This morning we are heading to Mdantsane Village, and Craig is looking forward to the drive. “It’s really interesting,” Craig tells me. “You’ll get to see so many different kinds of places on the way.”
Informal settlements are like tent cities in Canada. They are illegal, mostly… in some rare cases people own the land but aren’t able to afford a house so they build a shack there. Generally, people are squatting. The informal settlements are groups of shacks made of tin and scrap wood, and are extremely crowded. There are also RDPs (Reconstruction and Development Program areas) which are government housing. The houses here are small but have basic amenities. In some areas you will see an RDP home with one or more shacks built adjacent to it. This is where people have attached illegal structures to an RDP home or plot so they can share the toilet and running water.
But what Craig is saying to me now is something different. “That was a black township and we’re coming up to a coloured township.” Of all the things I have had to try and understand about race and class since I arrived, the black/coloured distinction is the one that has surprised me most. “Coloured” refers to mixed race people, and their communities are separate from black communities and Afrikaans communities. I find the term “coloured” to be extremely distasteful – evocative of the language of slavery – but I am also aware that I am applying Canadian sensibilities to South African history and culture. It is one of the major challenges of being here and it is so tangled that I find myself avoiding writing about it, avoiding the political landmines…
With 2 million residents, Mdantsane is the second most populous place in South Africa after Soweto. The village is divided into areas, historically called Native Units (NUs). The term NU is now considered offensive so the areas have recently been officially renamed zones, but the roadsigns still say NU (as in NU 13 or NU 6, with an arrow) and our directions are to go to NU15. We are looking for a soccer field, where we will meet Craig’s friend Sandile.

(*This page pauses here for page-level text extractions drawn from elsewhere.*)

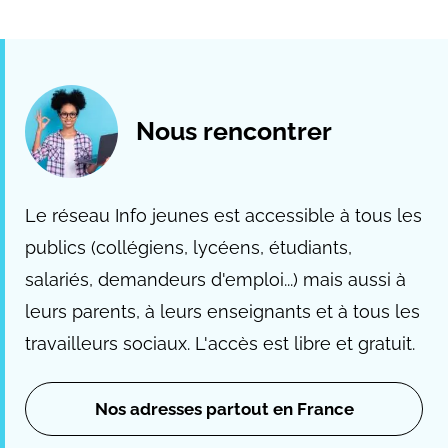
Nous rencontrer
Le réseau Info jeunes est accessible à tous les
publics (collégiens, lycéens, étudiants,
salariés, demandeurs d'emploi...) mais aussi à
leurs parents, à leurs enseignants et à tous les
travailleurs sociaux. L'accès est libre et gratuit.
Nos adresses partout en France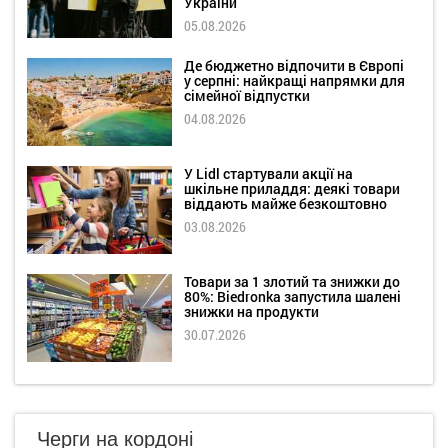
України
05.08.2026
Де бюджетно відпочити в Європі
у серпні: найкращі напрямки для
сімейної відпустки
04.08.2026
У Lidl стартували акції на
шкільне приладдя: деякі товари
віддають майже безкоштовно
03.08.2026
Товари за 1 злотий та знижки до
80%: Biedronka запустила шалені
знижки на продукти
30.07.2026
Черги на кордоні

Craig’s work sometimes takes him into the township but he’s not been to NU15 and we quickly become lost. The vibe in the village is electric: crowded, loud and bright. We pull into a gas station to fill up and ask for directions. Craig has become quite skilled in isiXhosa; I am impressed. As we leave, three little girls in bare feet spot the BMW and come to the window to ask for rands. Craig hands them some change.
We drive; we get lost. Craig pulls over to ask some women selling clothes at a crossroads for direction to NU15 and they point down the road the way we came. As Craig turns the car around I notice another stall at the roadside with an open fire and dozens of goat heads in a pile.
Eventually we surrender and call Sandile who meets us on the corner and jumps into the car to direct us to our destination: the incongruously-named Winter Rose Sports Club. He instructs Craig to drive inside the gates… then onto the playing field itself where a game is in progress (Sandile claims we are being stared at because we are the only white people but I have to wonder if piloting the BMW over the corner flag might contribute), and past the goal line of the adjacent field. We park behind Sandile’s car and get out.
Sandile coaches a men’s soccer team called the Mountain Birds. Knowing that I am interested in soccer, Craig has arranged for us to attend their game. When we arrive, they are warming up. Listen up, Sweet Cleats: we’ve got a new warm-up routine.
Sandile explains that he coaches both the Mountain Birds and an under-15 team. They have one set of kits, which are shared. After todays game, the jerseys will be given to the under-15s so they can wear them for their game the following day. As well, all players are responsible for providing their own cleats. One player doesn’t have any so he is warming up in his sandals; he’ll try and borrow boots from a player in the previous game when they finish.
I am frustrated because I know for a fact that many of my friends have closets full of unused soccer gear that would be happily donated and put to great use here, but the logistics (cost of shipping, hold-ups at Customs, packages arriving empty) of getting it to Mdantsane are prohibitive. Craig is going to carry back equipment after his trip home in December but that is hardly a sustainable or long-term solution.
The Mountain Birds are fast and the game is aggressive and fun to watch. At the first whistle Sandile transforms, shouting and waving his hands. “I am not yelling at them,” he turns to Craig and I. “I am encouraging them to play better.” Then he faces the field and begins yelling again. “They are good, Sandile,” Craig says. “You will win the championship.” We must leave early because we are off to Addo that afternoon. We shake hands with the players on the sidelines and the under-15s and hop into the BMW.